My first electrolytical experiments were conducted with non-oxidizable plates of platinum and carbon, but the cost of the first and the impossibility of obtaining carbon plates that would stand long-continued action of nascent chlorine and oxygen made it desirable that some modification should be tried. I next tried the effect of electrolytic action when iron salts were present, but did not think of using iron electrodes until after trying aluminum. I found that the action of non-oxidizable electrodes was most efficacious after the temperature of the fluid acted upon rose 4° or 5°; but the cost of working made it impossible on a large scale.

After a long series of experiments, iron plates were used as electrodes, with remarkable results, for the compounds of iron formed not only deodorized the samples of sewage acted on, but produced complete precipitation of the matters in suspension, and also of the soluble organic matter; the resulting effluents remaining perfectly free from putrefaction. The first part of the process is well illustrated by the small experiments now shown; the organic matter in suspension and in solution separates into flocculent particles, which rise to the top of the liquid and remain until the bubbles of hydrogen which have carried them up escape, when the solid matter will precipitate. In the arrangement adopted on a working scale, the separated particles precipitate readily. As an illustration of the action upon organic matter in solution I take a small quantity of dye, mix it with water, and placing the connected iron electrodes in the mixture, the dye in solution separates into flocculent particles.
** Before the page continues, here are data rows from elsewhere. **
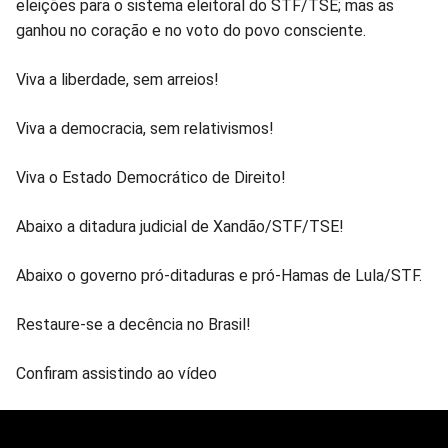
eleições para o sistema eleitoral do STF/TSE; mas as
ganhou no coração e no voto do povo consciente.
Viva a liberdade, sem arreios!
Viva a democracia, sem relativismos!
Viva o Estado Democrático de Direito!
Abaixo a ditadura judicial de Xandão/STF/TSE!
Abaixo o governo pró-ditaduras e pró-Hamas de Lula/STF.
Restaure-se a decência no Brasil!
Confiram assistindo ao vídeo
The electrolytical action is of course easily understood, but the chemical changes that take place need an explanation.

At the positive pole, hypochlorite of iron seems to be formed at first, but this is quickly changed into a protochloride, and as at the negative pole an alkaline reaction takes place, the iron salt is precipitated in the form of the ferrous hydrated oxide, together with the organic matters in suspension and solution. Owing to the carbonates that are always present in sewage, ferrous carbonate is also formed.

The success of these laboratory experiments led me to a trial of the process on a larger scale, for hitherto only a gallon at any one time had been treated.

Small brick tanks were erected at my wharf at Peckham and iron electrodes fitted to them.

Wrought iron plates were fixed about an inch apart, and connected in parallel in the tanks, forming one big cell. Sewage to the amount of about 200 gallons was run into the electrode tank and then treated, the results being so satisfactory that larger works were erected, when a supply of sewage equal to 20,000 gallons an hour could be obtained.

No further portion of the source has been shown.